BMO bundling uninsured mortgages into bonds

Development marks a first in the Canadian financial market

BMO bundling uninsured mortgages into bonds
Bank of Montreal announced that it will be bundling uninsured mortgages into bonds, a development that might prove to be trailblazing in a market where the government now has less of a hand in supporting home loans.

Backed by $1.96 billion of prime uninsured residential mortgages, the offering is a first in Canada, where big banks have traditionally bundled government-insured mortgages into bonds.

Observers noted that this might represent the first step in the next generation of mortgage financing.

“Right now the banks don’t have any other way to fund it, so there’s probably some form of internal limit on this kind of mortgage financing they’ll do,” Canoe Financial LP chief investment officer Marc Goldfried told Bloomberg.

Over half of BMO’s prime uninsured mortgages are in Ontario and Quebec, according to Moody’s Investor Service. Approximately 95 per cent of the securities in the transaction will be rated Aaa, with the lowest being at B2 grade.
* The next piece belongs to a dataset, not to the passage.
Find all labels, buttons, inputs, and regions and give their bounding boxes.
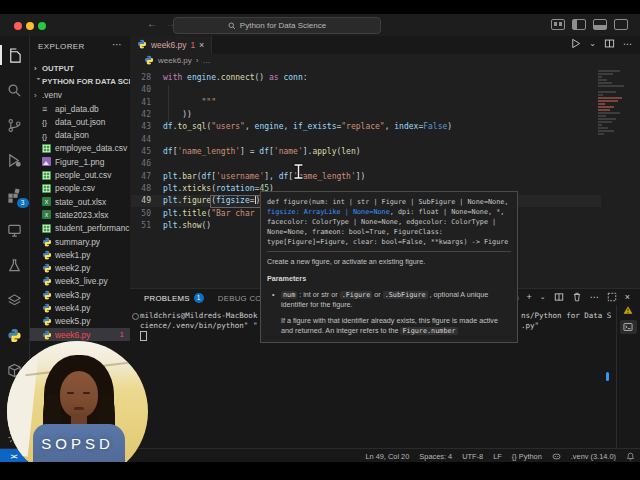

“This is a really unique deal in the Canadian market,” Moody’s analyst Richard Hunt stated. “Given the pent-up demand that we think is out there on the part of banks and non-banks to have a vehicle to fund their residential mortgages, to have an RMBS market, we think this could be a significant transaction.”

BMO officials said that the bank will offer to renew mortgage loans at the end of their terms if their borrowers are not in default, and if they satisfy the bank’s underwriting criteria at the time, thus addressing part of the risk of borrowers not being able to refinance.

Prior to BMO’s announcement, Canadian banks have used covered bond programs and asset-backed commercial paper programs to securitize mortgages that do not carry government insurance, but have yet to issue term residential mortgage-backed securities unless they were through a government-sponsored program.